Saved entries
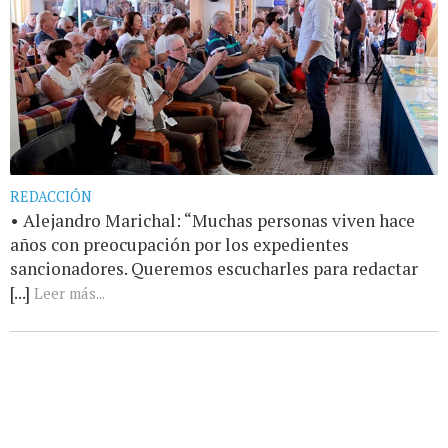
REDACCIÓN
• Alejandro Marichal: “Muchas personas viven hace
años con preocupación por los expedientes
sancionadores. Queremos escucharles para redactar
[...]
Leer más...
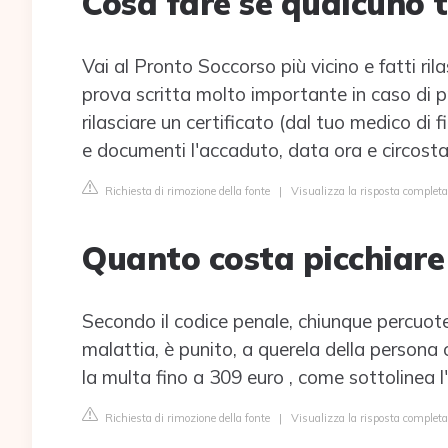
Cosa fare se qualcuno t
Vai al Pronto Soccorso più vicino e fatti ril
prova scritta molto importante in caso di p
rilasciare un certificato (dal tuo medico di 
e documenti l'accaduto, data ora e circost
Richiesta di rimozione della fonte
|
Visualizza la risposta completa
Quanto costa picchiare
Secondo il codice penale, chiunque percuot
malattia, è punito, a querela della persona o
la multa fino a 309 euro , come sottolinea l
Richiesta di rimozione della fonte
|
Visualizza la risposta complet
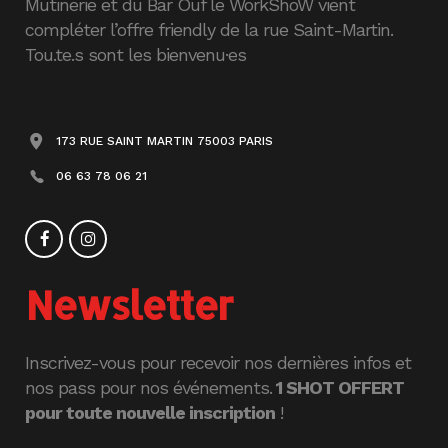
Mutinerie et du Bar Ouf le WorkShoW vient
compléter l’offre friendly de la rue Saint-Martin.
Tou.te.s sont les bienvenu·es
173 RUE SAINT MARTIN 75003 PARIS
06 63 78 06 21
Newsletter
Inscrivez-vous pour recevoir nos dernières infos et
nos pass pour nos événements.
1 SHOT OFFERT
pour toute nouvelle inscription
!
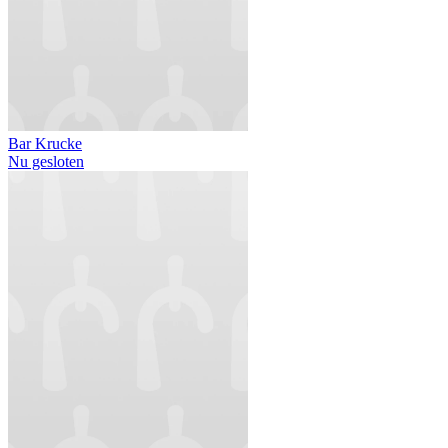
Bar Krucke
Nu gesloten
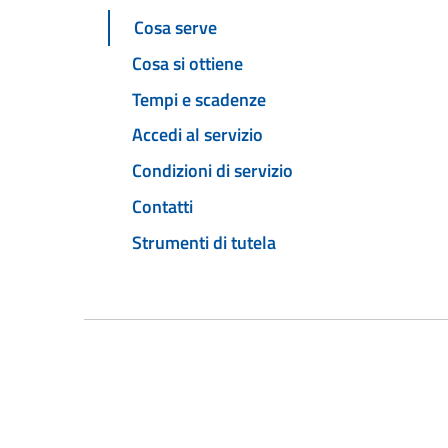
Cosa serve
Cosa si ottiene
Tempi e scadenze
Accedi al servizio
Condizioni di servizio
Contatti
Strumenti di tutela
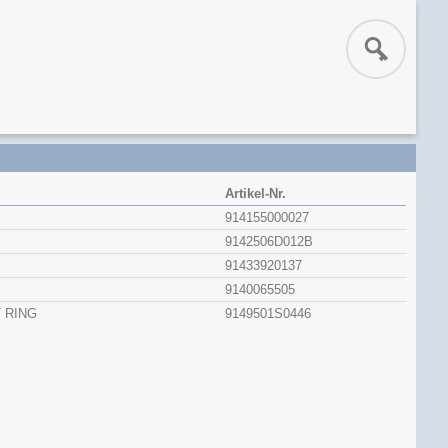
Artikel-Nr.
914155000027
9142506D012B
91433920137
9140065505
 RING
9149501S0446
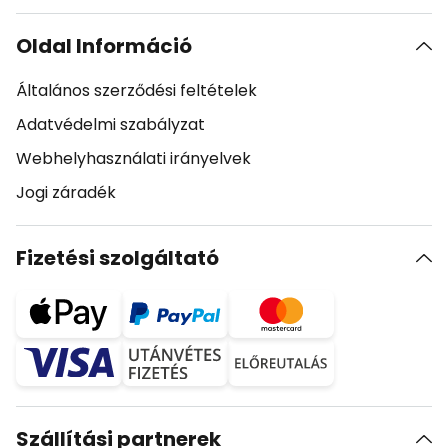
Oldal Információ
Általános szerződési feltételek
Adatvédelmi szabályzat
Webhelyhasználati irányelvek
Jogi záradék
Fizetési szolgáltató
Szállítási partnerek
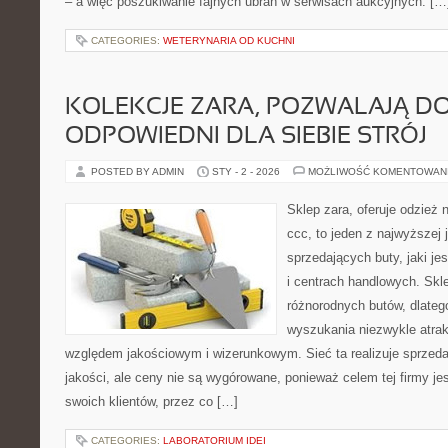
– a więc poszukiwanie fajnych ubrań w serwisach aukcyjnych. […
CATEGORIES:
WETERYNARIA OD KUCHNI
KOLEKCJE ZARA, POZWALAJĄ D
ODPOWIEDNI DLA SIEBIE STRÓJ
POSTED BY ADMIN
STY - 2 - 2026
MOŻLIWOŚĆ KOMENTOWAN
Sklep zara, oferuje odzież 
ccc, to jeden z najwyższej 
sprzedających buty, jaki je
i centrach handlowych. Skl
różnorodnych butów, dlate
wyszukania niezwykle atra
względem jakościowym i wizerunkowym. Sieć ta realizuje sprzeda
jakości, ale ceny nie są wygórowane, ponieważ celem tej firmy jes
swoich klientów, przez co […]
CATEGORIES:
LABORATORIUM IDEI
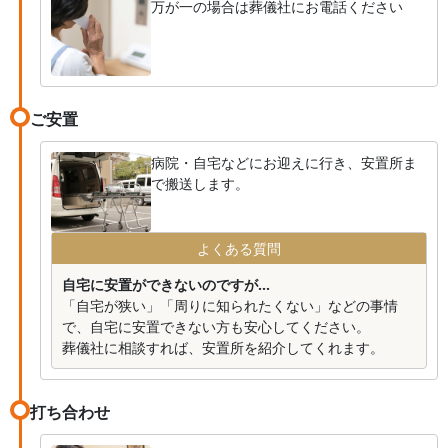
万が一の場合は葬儀社にお電話ください
ご安置
病院・自宅などにお迎えに行き、安置所ま
で搬送します。
よくある質問
自宅に安置ができないのですが...
「自宅が狭い」「周りに知られたくない」などの事情
で、自宅に安置できない方も安心してください。
葬儀社に相談すれば、安置所を紹介してくれます。
打ち合わせ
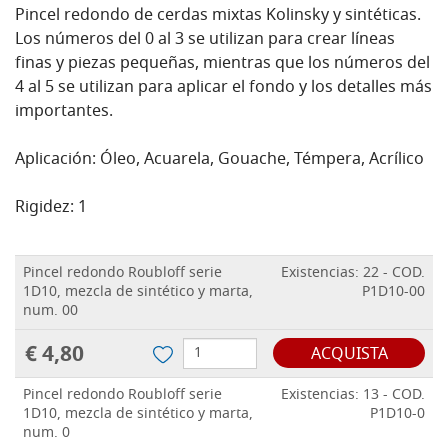
Pincel redondo de cerdas mixtas Kolinsky y sintéticas.
Los números del 0 al 3 se utilizan para crear líneas
finas y piezas pequeñas, mientras que los números del
4 al 5 se utilizan para aplicar el fondo y los detalles más
importantes.
Aplicación: Óleo, Acuarela, Gouache, Témpera, Acrílico
Rigidez: 1
Pincel redondo Roubloff serie
Existencias: 22 - COD.
1D10, mezcla de sintético y marta,
P1D10-00
num. 00
€ 4,80
ACQUISTA
Pincel redondo Roubloff serie
Existencias: 13 - COD.
1D10, mezcla de sintético y marta,
P1D10-0
num. 0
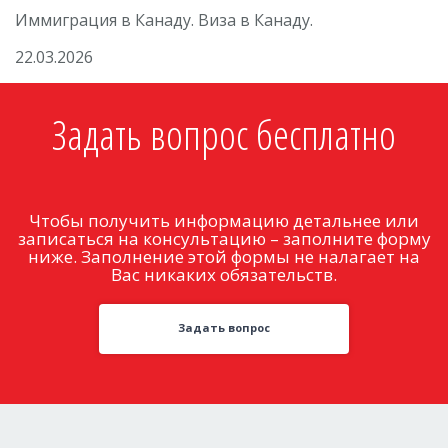
Иммиграция в Канаду. Виза в Канаду.
22.03.2026
Задать вопрос бесплатно
Чтобы получить информацию детальнее или
записаться на консультацию – заполните форму
ниже. Заполнение этой формы не налагает на
Вас никаких обязательств.
Задать вопрос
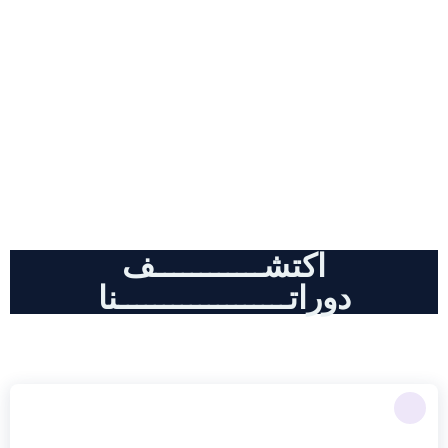
دورات احترافية , كل مايخض أدوات
الذكاء الاصطناعي و التسويق الالكتروني
اكتشــــــــــــف
دوراتـــــــــــــــــــنا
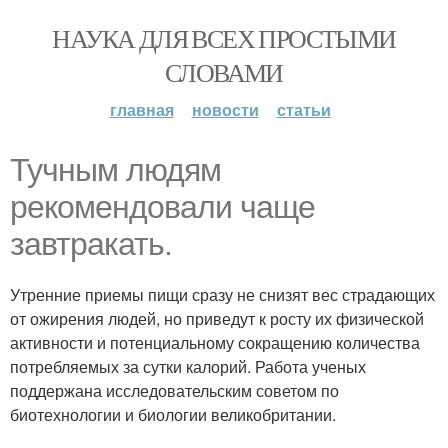
НАУКА ДЛЯ ВСЕХ ПРОСТЫМИ
СЛОВАМИ
главная
новости
статьи
Тучным людям
рекомендовали чаще
завтракать.
Утренние приемы пищи сразу не снизят вес страдающих
от ожирения людей, но приведут к росту их физической
активности и потенциальному сокращению количества
потребляемых за сутки калорий. Работа ученых
поддержана исследовательским советом по
биотехнологии и биологии великобритании.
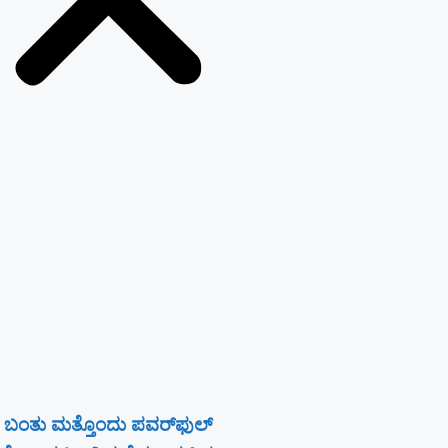
 ಬಂತು ಮತ್ತೊಂದು ಪವರ್‌ಫುಲ್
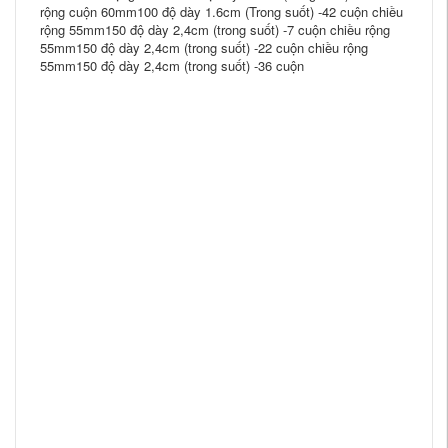
rộng cuộn 60mm100 độ dày 1.6cm (Trong suốt) -42 cuộn chiều
rộng 55mm150 độ dày 2,4cm (trong suốt) -7 cuộn chiều rộng
55mm150 độ dày 2,4cm (trong suốt) -22 cuộn chiều rộng
55mm150 độ dày 2,4cm (trong suốt) -36 cuộn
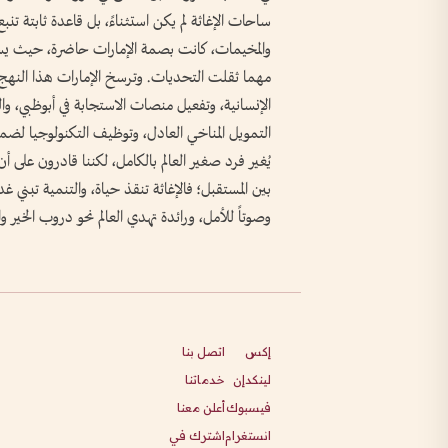
ساحات الإغاثة لم يكن استثناءً، بل قاعدة ثابتة تنب
والمخيمات، كانت بصمة الإمارات حاضرة، حيث يسم
الإنسانية، وتفعيل منصات الاستجابة في أبوظبي، والع
التمويل المناخي العادل، وتوظيف التكنولوجيا لضم
يُغير فرد صغير العالم بالكامل، لكننا قادرون على
بين المستقبل؛ فالإغاثة تنقذ حياة، والتنمية تبني غ
وصوتاً للأمل، ورائدة تهدي العالم نحو دروب الخير وا
إكس
اتصل بنا
لينكدإن
خدماتنا
فيسبوك
أعلن معنا
انستغرام
اشترك في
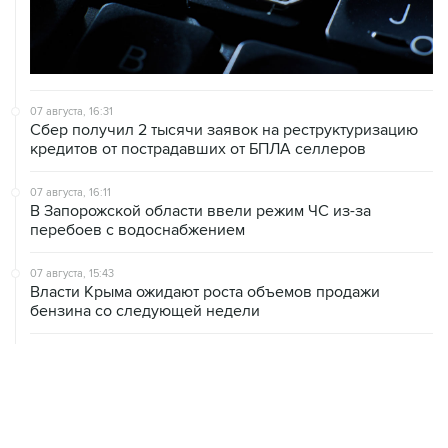
07 августа, 16:31
Сбер получил 2 тысячи заявок на реструктуризацию
кредитов от пострадавших от БПЛА селлеров
07 августа, 16:11
В Запорожской области ввели режим ЧС из-за
перебоев с водоснабжением
07 августа, 15:43
Власти Крыма ожидают роста объемов продажи
бензина со следующей недели
07 августа, 15:17
ВС рассмотрит 10 августа иск об отмене регистрации
списка кандидатов от "Яблока" на выборы в ГД
07 августа, 14:37
Саудовская Аравия, Турция и Пакистан подписали
оборонное соглашение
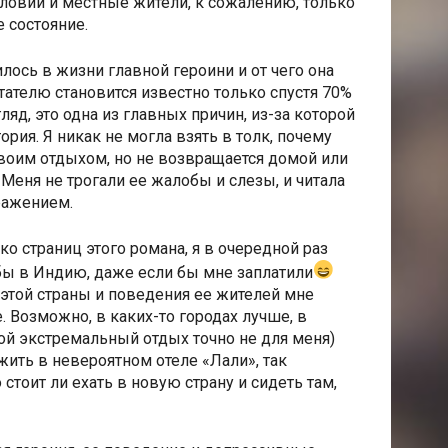
овий и местные жители, к сожалению, только
 состояние.
илось в жизни главной героини и от чего она
итателю становится известно только спустя 70%
гляд, это одна из главных причин, из-за которой
ория. Я никак не могла взять в толк, почему
воим отдыхом, но не возвращается домой или
 Меня не трогали ее жалобы и слезы, и читала
ражением.
о страниц этого романа, я в очередной раз
 бы в Индию, даже если бы мне заплатили
 этой страны и поведения ее жителей мне
е. Возможно, в каких-то городах лучше, в
кой экстремальный отдых точно не для меня)
ожить в невероятном отеле «Лали», так
 стоит ли ехать в новую страну и сидеть там,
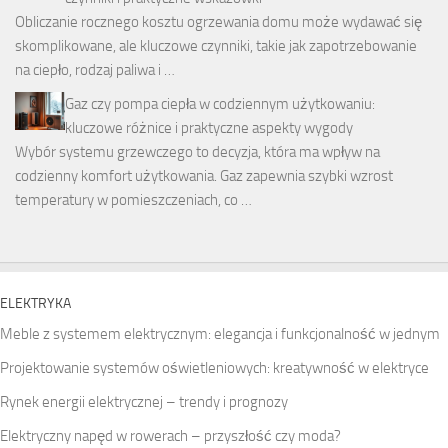
Obliczanie rocznego kosztu ogrzewania domu może wydawać się
skomplikowane, ale kluczowe czynniki, takie jak zapotrzebowanie
na ciepło, rodzaj paliwa i …
Gaz czy pompa ciepła w codziennym użytkowaniu:
kluczowe różnice i praktyczne aspekty wygody
Wybór systemu grzewczego to decyzja, która ma wpływ na
codzienny komfort użytkowania. Gaz zapewnia szybki wzrost
temperatury w pomieszczeniach, co …
ELEKTRYKA
Meble z systemem elektrycznym: elegancja i funkcjonalność w jednym
Projektowanie systemów oświetleniowych: kreatywność w elektryce
Rynek energii elektrycznej – trendy i prognozy
Elektryczny napęd w rowerach – przyszłość czy moda?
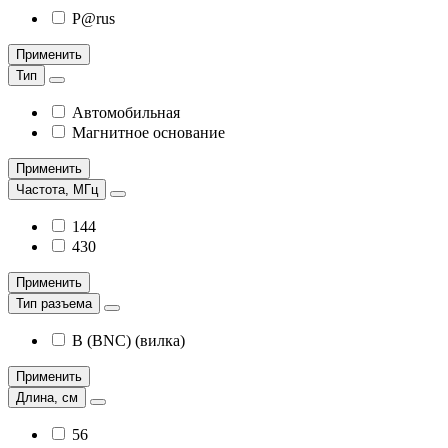
P@rus
Применить
Тип
Автомобильная
Магнитное основание
Применить
Частота, МГц
144
430
Применить
Тип разъема
B (BNC) (вилка)
Применить
Длина, см
56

- WHAT IS EXPECTED: A faithful copy of each entry is required, and no picture may be carried into it.

- RESPONSE:
REDACCIÓN
• Alejandro Marichal: “Muchas personas viven hace
años con preocupación por los expedientes
sancionadores. Queremos escucharles para redactar
[...]
Leer más...
Cosa fare se qualcuno t
Vai al Pronto Soccorso più vicino e fatti ril
prova scritta molto importante in caso di p
rilasciare un certificato (dal tuo medico di 
e documenti l'accaduto, data ora e circost
Richiesta di rimozione della fonte
|
Visualizza la risposta completa
Quanto costa picchiare
Secondo il codice penale, chiunque percuot
malattia, è punito, a querela della persona o
la multa fino a 309 euro , come sottolinea l
Richiesta di rimozione della fonte
|
Visualizza la risposta complet
Mutinerie et du Bar Ouf le WorkShoW vient
compléter l’offre friendly de la rue Saint-Martin.
Tou.te.s sont les bienvenu·es
173 RUE SAINT MARTIN 75003 PARIS
06 63 78 06 21
Newsletter
Inscrivez-vous pour recevoir nos dernières infos et
nos pass pour nos événements.
1 SHOT OFFERT
pour toute nouvelle inscription
!
Bar Krucke
Nu gesloten
Cosa serve
Cosa si ottiene
Tempi e scadenze
Accedi al servizio
Condizioni di servizio
Contatti
Strumenti di tutela
Artikel-Nr.
914155000027
9142506D012B
91433920137
9140065505
 RING
9149501S0446
Oldal Információ
Általános szerződési feltételek
Adatvédelmi szabályzat
Webhelyhasználati irányelvek
Jogi záradék
Fizetési szolgáltató
Szállítási partnerek
– a więc poszukiwanie fajnych ubrań w serwisach aukcyjnych. […
CATEGORIES:
WETERYNARIA OD KUCHNI
KOLEKCJE ZARA, POZWALAJĄ D
ODPOWIEDNI DLA SIEBIE STRÓJ
POSTED BY ADMIN
STY - 2 - 2026
MOŻLIWOŚĆ KOMENTOWAN
Sklep zara, oferuje odzież 
ccc, to jeden z najwyższej 
sprzedających buty, jaki je
i centrach handlowych. Skl
różnorodnych butów, dlate
wyszukania niezwykle atra
względem jakościowym i wizerunkowym. Sieć ta realizuje sprzeda
jakości, ale ceny nie są wygórowane, ponieważ celem tej firmy jes
swoich klientów, przez co […]
CATEGORIES:
LABORATORIUM IDEI
万が一の場合は葬儀社にお電話ください
ご安置
病院・自宅などにお迎えに行き、安置所ま
で搬送します。
よくある質問
自宅に安置ができないのですが...
「自宅が狭い」「周りに知られたくない」などの事情
で、自宅に安置できない方も安心してください。
葬儀社に相談すれば、安置所を紹介してくれます。
打ち合わせ
Pincel redondo de cerdas mixtas Kolinsky y sintéticas.
Los números del 0 al 3 se utilizan para crear líneas
finas y piezas pequeñas, mientras que los números del
4 al 5 se utilizan para aplicar el fondo y los detalles más
importantes.
Aplicación: Óleo, Acuarela, Gouache, Témpera, Acrílico
Rigidez: 1
Pincel redondo Roubloff serie
Existencias: 22 - COD.
1D10, mezcla de sintético y marta,
P1D10-00
num. 00
€ 4,80
ACQUISTA
Pincel redondo Roubloff serie
Existencias: 13 - COD.
1D10, mezcla de sintético y marta,
P1D10-0
num. 0
Иммиграция в Канаду. Виза в Канаду.
22.03.2026
Задать вопрос бесплатно
Чтобы получить информацию детальнее или
записаться на консультацию – заполните форму
ниже. Заполнение этой формы не налагает на
Вас никаких обязательств.
Задать вопрос
دورات احترافية , كل مايخض أدوات
الذكاء الاصطناعي و التسويق الالكتروني
اكتشــــــــــــف
دوراتـــــــــــــــــــنا
НАУКА ДЛЯ ВСЕХ ПРОСТЫМИ
СЛОВАМИ
главная
новости
статьи
Тучным людям
рекомендовали чаще
завтракать.
Утренние приемы пищи сразу не снизят вес страдающих
от ожирения людей, но приведут к росту их физической
активности и потенциальному сокращению количества
потребляемых за сутки калорий. Работа ученых
поддержана исследовательским советом по
биотехнологии и биологии великобритании.
 ಬಂತು ಮತ್ತೊಂದು ಪವರ್‌ಫುಲ್
rộng cuộn 60mm100 độ dày 1.6cm (Trong suốt) -42 cuộn chiều
rộng 55mm150 độ dày 2,4cm (trong suốt) -7 cuộn chiều rộng
55mm150 độ dày 2,4cm (trong suốt) -22 cuộn chiều rộng
55mm150 độ dày 2,4cm (trong suốt) -36 cuộn
ساحات الإغاثة لم يكن استثناءً، بل قاعدة ثابتة تنب
والمخيمات، كانت بصمة الإمارات حاضرة، حيث يسم
الإنسانية، وتفعيل منصات الاستجابة في أبوظبي، والع
التمويل المناخي العادل، وتوظيف التكنولوجيا لضم
يُغير فرد صغير العالم بالكامل، لكننا قادرون على
بين المستقبل؛ فالإغاثة تنقذ حياة، والتنمية تبني غ
وصوتاً للأمل، ورائدة تهدي العالم نحو دروب الخير وا
إكس
اتصل بنا
لينكدإن
خدماتنا
فيسبوك
أعلن معنا
انستغرام
اشترك في
07 августа, 16:31
Сбер получил 2 тысячи заявок на реструктуризацию
кредитов от пострадавших от БПЛА селлеров
07 августа, 16:11
В Запорожской области ввели режим ЧС из-за
перебоев с водоснабжением
07 августа, 15:43
Власти Крыма ожидают роста объемов продажи
бензина со следующей недели
07 августа, 15:17
ВС рассмотрит 10 августа иск об отмене регистрации
списка кандидатов от "Яблока" на выборы в ГД
07 августа, 14:37
Саудовская Аравия, Турция и Пакистан подписали
оборонное соглашение
овий и местные жители, к сожалению, только
 состояние.
илось в жизни главной героини и от чего она
итателю становится известно только спустя 70%
гляд, это одна из главных причин, из-за которой
ория. Я никак не могла взять в толк, почему
воим отдыхом, но не возвращается домой или
 Меня не трогали ее жалобы и слезы, и читала
ражением.
о страниц этого романа, я в очередной раз
 бы в Индию, даже если бы мне заплатили
 этой страны и поведения ее жителей мне
е. Возможно, в каких-то городах лучше, в
кой экстремальный отдых точно не для меня)
ожить в невероятном отеле «Лали», так
 стоит ли ехать в новую страну и сидеть там,
Obliczanie rocznego kosztu ogrzewania domu może wydawać się
skomplikowane, ale kluczowe czynniki, takie jak zapotrzebowanie
na ciepło, rodzaj paliwa i …
Gaz czy pompa ciepła w codziennym użytkowaniu:
kluczowe różnice i praktyczne aspekty wygody
Wybór systemu grzewczego to decyzja, która ma wpływ na
codzienny komfort użytkowania. Gaz zapewnia szybki wzrost
temperatury w pomieszczeniach, co …
ELEKTRYKA
Meble z systemem elektrycznym: elegancja i funkcjonalność w jednym
Projektowanie systemów oświetleniowych: kreatywność w elektryce
Rynek energii elektrycznej – trendy i prognozy
Elektryczny napęd w rowerach – przyszłość czy moda?
P@rus
Применить
Тип
Автомобильная
Магнитное основание
Применить
Частота, МГц
144
430
Применить
Тип разъема
B (BNC) (вилка)
Применить
Длина, см
56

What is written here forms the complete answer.